Un diagnostic sans fard
«La situation dans laquelle se trouvent les finances publiques de notre pays est catastrophique», a tranché le député, parlant d’une situation budgétaire et financière «sans précédent» ; celle-là même qui, selon lui, a notamment justifié le coup de force du 30 août 2023. Pour l’ancien patron de la Dette, l’unité du pays et les urgences sociales s’étant imposées comme des priorités, les efforts consentis durant la Transition n’ont pas suffi au redressement.
Ntoutoume Ayi a surtout entrepris de battre en brèche un récit tenace : «Dire que le Gabon est un pays riche est le contraire de la vérité.» Le pays dispose certes de ressources considérables et d’un fort potentiel humain, a-t-il reconnu, mais transformer ces ressources en richesses exige «le dépassement, le sacrifice» et, parfois, des renoncements. À ses yeux, regarder la réalité en face est le préalable à tout assainissement.
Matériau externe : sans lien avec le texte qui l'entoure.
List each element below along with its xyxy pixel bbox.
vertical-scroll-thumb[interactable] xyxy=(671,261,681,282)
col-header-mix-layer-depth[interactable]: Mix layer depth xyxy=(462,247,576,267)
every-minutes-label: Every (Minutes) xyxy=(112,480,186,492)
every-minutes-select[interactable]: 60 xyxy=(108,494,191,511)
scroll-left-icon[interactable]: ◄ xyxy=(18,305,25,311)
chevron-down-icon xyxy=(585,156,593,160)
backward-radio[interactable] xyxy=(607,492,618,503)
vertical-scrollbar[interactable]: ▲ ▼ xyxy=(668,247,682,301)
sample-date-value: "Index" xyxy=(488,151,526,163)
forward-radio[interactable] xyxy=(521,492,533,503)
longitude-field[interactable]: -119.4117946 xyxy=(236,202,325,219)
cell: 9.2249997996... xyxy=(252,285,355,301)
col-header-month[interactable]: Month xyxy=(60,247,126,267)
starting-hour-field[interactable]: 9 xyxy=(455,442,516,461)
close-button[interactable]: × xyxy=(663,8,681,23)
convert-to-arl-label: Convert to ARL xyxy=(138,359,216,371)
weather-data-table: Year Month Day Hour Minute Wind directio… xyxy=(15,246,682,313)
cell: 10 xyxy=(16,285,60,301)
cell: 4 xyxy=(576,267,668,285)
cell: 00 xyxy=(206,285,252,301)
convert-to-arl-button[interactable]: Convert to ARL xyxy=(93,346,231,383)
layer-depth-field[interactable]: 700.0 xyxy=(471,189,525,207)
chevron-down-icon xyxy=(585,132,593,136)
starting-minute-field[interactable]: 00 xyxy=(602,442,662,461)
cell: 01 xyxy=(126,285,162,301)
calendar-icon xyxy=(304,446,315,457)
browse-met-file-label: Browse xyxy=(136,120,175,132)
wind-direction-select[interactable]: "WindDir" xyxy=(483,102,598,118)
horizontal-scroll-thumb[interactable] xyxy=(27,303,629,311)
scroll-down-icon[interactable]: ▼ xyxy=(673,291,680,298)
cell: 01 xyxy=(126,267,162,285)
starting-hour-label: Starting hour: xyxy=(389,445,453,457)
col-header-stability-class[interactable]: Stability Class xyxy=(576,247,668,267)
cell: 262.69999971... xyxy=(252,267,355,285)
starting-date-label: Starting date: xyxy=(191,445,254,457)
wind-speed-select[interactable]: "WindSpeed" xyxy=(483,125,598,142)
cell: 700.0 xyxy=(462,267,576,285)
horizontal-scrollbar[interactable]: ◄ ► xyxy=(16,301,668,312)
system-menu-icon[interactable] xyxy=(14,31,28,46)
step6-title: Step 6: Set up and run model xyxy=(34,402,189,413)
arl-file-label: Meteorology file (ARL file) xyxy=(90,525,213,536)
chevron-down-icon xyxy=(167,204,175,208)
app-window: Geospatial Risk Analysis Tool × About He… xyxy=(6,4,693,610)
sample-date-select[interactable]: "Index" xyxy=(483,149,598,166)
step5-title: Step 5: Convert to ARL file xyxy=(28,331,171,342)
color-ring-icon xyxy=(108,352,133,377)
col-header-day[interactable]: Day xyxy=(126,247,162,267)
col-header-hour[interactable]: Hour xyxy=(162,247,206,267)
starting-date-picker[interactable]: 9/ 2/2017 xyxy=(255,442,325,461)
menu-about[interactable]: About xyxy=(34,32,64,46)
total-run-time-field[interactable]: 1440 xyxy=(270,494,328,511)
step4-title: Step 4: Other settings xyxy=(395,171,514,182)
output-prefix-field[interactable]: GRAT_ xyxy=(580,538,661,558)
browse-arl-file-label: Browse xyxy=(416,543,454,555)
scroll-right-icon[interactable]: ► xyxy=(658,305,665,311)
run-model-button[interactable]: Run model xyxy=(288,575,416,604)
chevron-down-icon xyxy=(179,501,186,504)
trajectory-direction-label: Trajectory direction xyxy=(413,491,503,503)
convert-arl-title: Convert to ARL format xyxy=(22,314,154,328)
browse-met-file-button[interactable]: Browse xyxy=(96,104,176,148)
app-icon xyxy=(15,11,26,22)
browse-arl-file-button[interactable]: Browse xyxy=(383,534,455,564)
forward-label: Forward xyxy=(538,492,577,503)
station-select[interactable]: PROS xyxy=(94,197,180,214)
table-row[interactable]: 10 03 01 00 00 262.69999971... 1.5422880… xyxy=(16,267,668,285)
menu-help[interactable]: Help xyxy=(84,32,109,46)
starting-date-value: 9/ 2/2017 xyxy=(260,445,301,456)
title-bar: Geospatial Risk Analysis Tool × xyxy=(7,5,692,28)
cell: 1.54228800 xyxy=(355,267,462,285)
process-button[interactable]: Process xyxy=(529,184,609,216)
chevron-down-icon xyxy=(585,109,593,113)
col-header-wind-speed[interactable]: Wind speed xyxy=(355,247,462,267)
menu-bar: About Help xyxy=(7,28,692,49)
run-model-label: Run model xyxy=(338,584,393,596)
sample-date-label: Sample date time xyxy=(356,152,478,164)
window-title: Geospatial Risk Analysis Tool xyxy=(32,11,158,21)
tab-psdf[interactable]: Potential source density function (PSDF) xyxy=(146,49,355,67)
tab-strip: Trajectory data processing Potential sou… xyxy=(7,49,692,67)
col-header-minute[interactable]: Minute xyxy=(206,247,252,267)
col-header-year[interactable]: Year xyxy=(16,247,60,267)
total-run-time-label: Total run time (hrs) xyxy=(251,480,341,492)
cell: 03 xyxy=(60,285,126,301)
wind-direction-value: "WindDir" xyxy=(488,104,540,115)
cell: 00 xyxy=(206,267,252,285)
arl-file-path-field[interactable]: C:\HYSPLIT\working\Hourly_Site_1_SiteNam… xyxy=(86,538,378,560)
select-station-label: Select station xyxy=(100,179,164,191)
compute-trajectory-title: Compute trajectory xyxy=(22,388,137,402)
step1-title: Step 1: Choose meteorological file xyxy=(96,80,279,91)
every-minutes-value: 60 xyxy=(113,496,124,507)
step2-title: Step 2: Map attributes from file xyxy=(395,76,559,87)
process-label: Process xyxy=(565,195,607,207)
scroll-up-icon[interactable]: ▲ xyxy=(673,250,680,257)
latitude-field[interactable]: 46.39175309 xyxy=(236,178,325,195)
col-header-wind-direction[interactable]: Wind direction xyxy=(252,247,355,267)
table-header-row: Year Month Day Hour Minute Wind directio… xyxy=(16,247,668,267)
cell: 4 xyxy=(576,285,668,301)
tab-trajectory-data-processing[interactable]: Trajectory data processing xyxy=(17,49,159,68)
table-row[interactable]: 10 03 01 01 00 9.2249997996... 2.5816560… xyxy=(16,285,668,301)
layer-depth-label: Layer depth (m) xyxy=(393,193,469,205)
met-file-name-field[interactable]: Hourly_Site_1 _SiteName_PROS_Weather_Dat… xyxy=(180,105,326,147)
Le poids de la dette, en chiffres
Le cœur de l’intervention a porté sur le fardeau de l’endettement. «La loi de finances rectificative 2026, votée il y a quelques jours dans cet hémicycle, nous oblige à emprunter plus de 1 400 milliards de F.CFA», a exposé le député, avant d’en préciser la nature : «Ces emprunts ne financeront pas des investissements, ils sont sollicités pour équilibrer le budget.» Un recours qui, selon lui, «coûtera au pays une charge financière de plus de 1 000 milliards de F.CFA, au titre des seuls intérêts qui devront être remboursés au cours des dix prochaines années, soit l’équivalent de 1 000 km de routes bitumées».
Le tableau s’alourdit encore au titre de la trésorerie. «De même, rien que pour couvrir ses tensions de trésorerie, l’État devra supporter cette même année près de 100 milliards de F.CFA d’intérêts et autres frais bancaires», a relevé le député. Et de poser aussitôt l’ordre de grandeur : «Cela représente deux fois le budget de la Justice et cinq fois celui de l’Assemblée nationale.» «La réalité est celle-là», a martelé Jean Gaspard Ntoutoume Ayi.
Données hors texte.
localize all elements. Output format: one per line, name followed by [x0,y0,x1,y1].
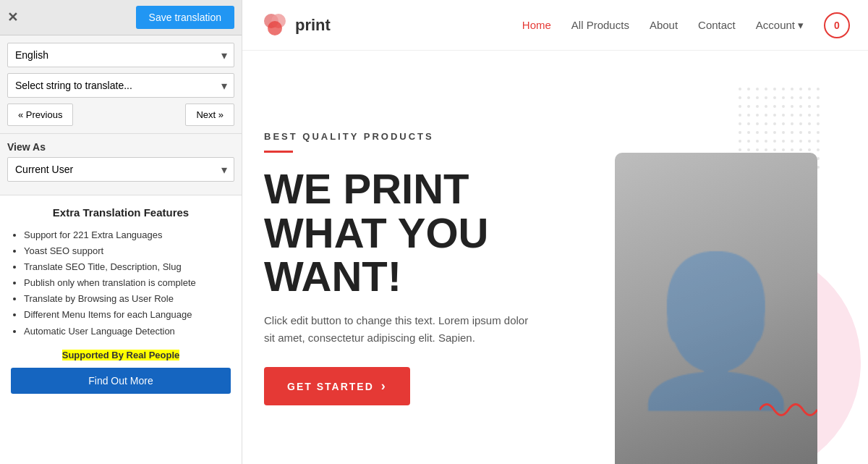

Un appel au sursaut, sans procès du pouvoir
L’avertissement n’a rien d’un réquisitoire contre l’Exécutif. Ntoutoume Ayi a pris soin de rappeler que le pays ne manque ni de compétences ni de légitimité politique : Brice Clotaire Oligui Nguema, «plébiscité il y a à peine un an» avec le soutien de l’ensemble des forces politiques représentées dans l’hémicycle, incarne une ambition à laquelle adhère la quasi-totalité des Gabonais. «Les femmes et les hommes portés aux responsabilités pour réaliser cette ambition pour le Gabon doivent se hisser au niveau des enjeux, a-t-il souligné. C’est ce que le pays attend aujourd’hui de ses gouvernants».
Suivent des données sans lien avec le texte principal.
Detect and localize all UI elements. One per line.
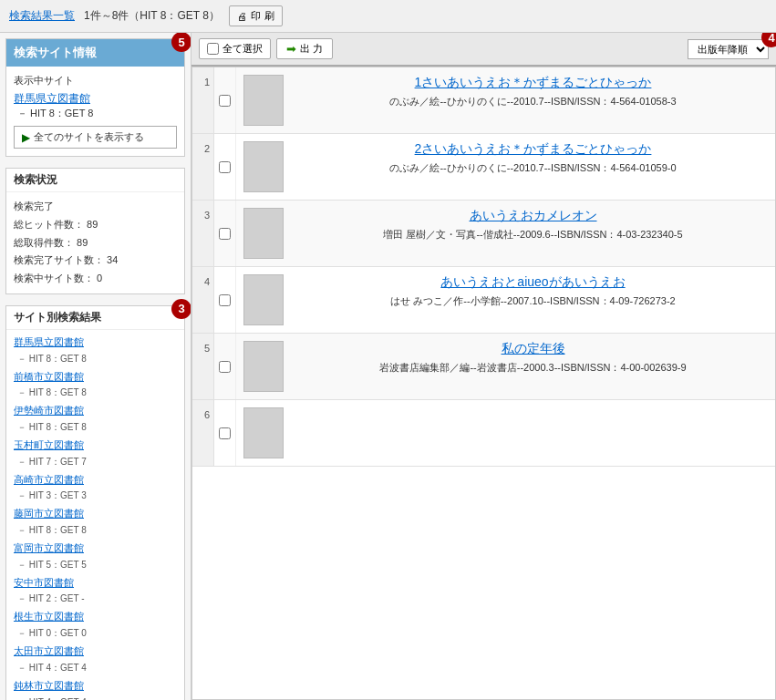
search-status-body: 検索完了 総ヒット件数： 89 総取得件数： 89 検索完了サイト数： 34	[6, 192, 184, 293]
site-link[interactable]: 伊勢崎市図書館	[14, 405, 84, 416]
result-title[interactable]: あいうえおとaiueoがあいうえお	[300, 274, 766, 291]
result-info: 私の定年後 岩波書店編集部／編--岩波書店--2000.3--ISBN/ISSN…	[291, 334, 775, 399]
list-item: 藤岡市立図書館－ HIT 8：GET 8	[14, 505, 177, 538]
select-all-checkbox[interactable]	[207, 43, 219, 55]
list-item: 安中市図書館－ HIT 2：GET -	[14, 574, 177, 607]
results-list: 1 1さいあいうえお＊かずまるごとひゃっか のぶみ／絵--ひかりのくに--201…	[191, 67, 776, 700]
site-link[interactable]: 安中市図書館	[14, 577, 74, 588]
badge-5: 5	[171, 33, 191, 52]
result-checkbox-col	[214, 134, 236, 200]
result-number: 1	[192, 67, 214, 133]
app-container: 検索結果一覧 1件～8件（HIT 8：GET 8） 🖨 印 刷 検索サイト情報 …	[0, 0, 776, 700]
thumbnail-placeholder	[243, 141, 284, 192]
site-hit-label: － HIT 4：GET 4	[17, 660, 177, 675]
select-all-label: 全て選択	[222, 42, 263, 56]
search-results-link[interactable]: 検索結果一覧	[9, 8, 75, 24]
result-meta: 増田 屋樹／文・写真--偕成社--2009.6--ISBN/ISSN：4-03-…	[300, 228, 766, 242]
site-hit-label: － HIT 7：GET 7	[17, 454, 177, 469]
print-label: 印	[251, 9, 261, 23]
result-info: 1さいあいうえお＊かずまるごとひゃっか のぶみ／絵--ひかりのくに--2010.…	[291, 67, 775, 133]
content-area: 全て選択 ➡ 出 力 出版年降順出版年昇順タイトル順 4 1	[191, 33, 776, 700]
total-get-label: 総取得件数：	[14, 237, 74, 248]
toolbar-right: 出版年降順出版年昇順タイトル順	[688, 39, 769, 59]
result-info: あいうえおとaiueoがあいうえお はせ みつこ／作--小学館--2007.10…	[291, 267, 775, 333]
top-bar: 検索結果一覧 1件～8件（HIT 8：GET 8） 🖨 印 刷	[0, 0, 776, 33]
list-item: 高崎市立図書館－ HIT 3：GET 3	[14, 471, 177, 504]
result-checkbox-col	[214, 201, 236, 266]
search-site-info-section: 検索サイト情報 表示中サイト 群馬県立図書館 － HIT 8：GET 8 ▶ 全…	[5, 38, 185, 157]
result-meta: 岩波書店編集部／編--岩波書店--2000.3--ISBN/ISSN：4-00-…	[300, 361, 766, 375]
site-hit-label: － HIT 8：GET 8	[17, 351, 177, 366]
select-all-button[interactable]: 全て選択	[199, 38, 271, 59]
result-thumbnail	[236, 67, 291, 133]
result-checkbox[interactable]	[219, 228, 231, 240]
result-checkbox[interactable]	[219, 294, 231, 306]
site-link[interactable]: 藤岡市立図書館	[14, 508, 84, 519]
showing-sites-label: 表示中サイト	[14, 74, 177, 88]
site-hit-label: － HIT 4：GET 4	[17, 695, 177, 700]
site-hit-text: － HIT 8：GET 8	[17, 107, 177, 120]
thumbnail-placeholder	[243, 208, 284, 259]
site-results-body: 群馬県立図書館－ HIT 8：GET 8前橋市立図書館－ HIT 8：GET 8…	[6, 330, 184, 700]
result-checkbox-col	[214, 267, 236, 333]
search-status-section: 検索状況 検索完了 総ヒット件数： 89 総取得件数： 89 検索完了サイト数：…	[5, 168, 185, 294]
arrow-icon: ▶	[22, 131, 30, 144]
site-name[interactable]: 群馬県立図書館	[14, 92, 90, 105]
list-item: 前橋市立図書館－ HIT 8：GET 8	[14, 368, 177, 401]
total-hits-value: 89	[87, 219, 98, 230]
site-link[interactable]: 高崎市立図書館	[14, 474, 84, 485]
site-hit-label: － HIT 2：GET -	[17, 591, 177, 606]
searching-sites-value: 0	[97, 273, 102, 283]
result-number: 5	[192, 334, 214, 399]
site-link[interactable]: 群馬県立図書館	[14, 336, 84, 347]
output-button[interactable]: ➡ 出 力	[276, 38, 333, 59]
result-title[interactable]: 1さいあいうえお＊かずまるごとひゃっか	[300, 75, 766, 91]
site-hit-label: － HIT 8：GET 8	[17, 419, 177, 435]
result-title[interactable]: 私の定年後	[300, 341, 766, 357]
printer-icon-btn[interactable]: 🖨 印 刷	[229, 5, 283, 26]
results-count: 1件～8件（HIT 8：GET 8）	[84, 8, 220, 24]
site-link[interactable]: 玉村町立図書館	[14, 439, 84, 450]
result-checkbox[interactable]	[219, 161, 231, 173]
result-checkbox-col	[214, 67, 236, 133]
search-status-value: 検索完了	[14, 198, 177, 216]
result-number: 3	[192, 201, 214, 266]
output-icon: ➡	[286, 42, 296, 56]
result-info	[291, 400, 775, 466]
table-row: 4 あいうえおとaiueoがあいうえお はせ みつこ／作--小学館--2007.…	[192, 267, 775, 334]
sidebar: 検索サイト情報 表示中サイト 群馬県立図書館 － HIT 8：GET 8 ▶ 全…	[0, 33, 191, 700]
site-link[interactable]: 富岡市立図書館	[14, 542, 84, 553]
list-item: 玉村町立図書館－ HIT 7：GET 7	[14, 437, 177, 469]
site-link[interactable]: 根生市立図書館	[14, 611, 84, 622]
table-row: 2 2さいあいうえお＊かずまるごとひゃっか のぶみ／絵--ひかりのくに--201…	[192, 134, 775, 201]
sort-select[interactable]: 出版年降順出版年昇順タイトル順	[688, 39, 769, 59]
site-link[interactable]: 鈍林市立図書館	[14, 680, 84, 691]
result-title[interactable]: あいうえおカメレオン	[300, 208, 766, 224]
show-all-sites-button[interactable]: ▶ 全てのサイトを表示する	[14, 126, 177, 149]
main-layout: 検索サイト情報 表示中サイト 群馬県立図書館 － HIT 8：GET 8 ▶ 全…	[0, 33, 776, 700]
table-row: 6	[192, 400, 775, 467]
table-row: 5 私の定年後 岩波書店編集部／編--岩波書店--2000.3--ISBN/IS…	[192, 334, 775, 400]
result-checkbox-col	[214, 334, 236, 399]
result-checkbox[interactable]	[219, 361, 231, 373]
site-link[interactable]: 太田市立図書館	[14, 645, 84, 656]
site-hit-label: － HIT 8：GET 8	[17, 522, 177, 538]
site-link[interactable]: 前橋市立図書館	[14, 371, 84, 382]
thumbnail-placeholder	[243, 75, 284, 126]
list-item: 群馬県立図書館－ HIT 8：GET 8	[14, 334, 177, 366]
result-number: 2	[192, 134, 214, 200]
result-checkbox[interactable]	[219, 95, 231, 107]
result-thumbnail	[236, 134, 291, 200]
result-title[interactable]: 2さいあいうえお＊かずまるごとひゃっか	[300, 141, 766, 158]
list-item: 太田市立図書館－ HIT 4：GET 4	[14, 643, 177, 675]
site-results-header: サイト別検索結果	[6, 306, 184, 330]
table-row: 3 あいうえおカメレオン 増田 屋樹／文・写真--偕成社--2009.6--IS…	[192, 201, 775, 267]
site-hit-label: － HIT 8：GET 8	[17, 385, 177, 400]
output-label: 出 力	[300, 42, 323, 56]
completed-sites-row: 検索完了サイト数： 34	[14, 252, 177, 270]
site-name-link[interactable]: 群馬県立図書館	[14, 91, 177, 107]
result-thumbnail	[236, 334, 291, 399]
result-checkbox[interactable]	[219, 427, 231, 439]
thumbnail-placeholder	[243, 407, 284, 458]
list-item: 根生市立図書館－ HIT 0：GET 0	[14, 608, 177, 641]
Reste, pour le député, une condition impérative : l’assainissement profond des comptes publics, «préalable à la mise en œuvre de toute stratégie de développement». Il a appelé au courage de renoncer aux «solutions de facilité» que sont le refinancement et le rééchelonnement, qui «font la fortune des créanciers» sans jamais offrir de solution durable. Un message que l’intéressé souhaite voir largement relayé, à l’heure où s’engage la préparation de la loi de finances 2027.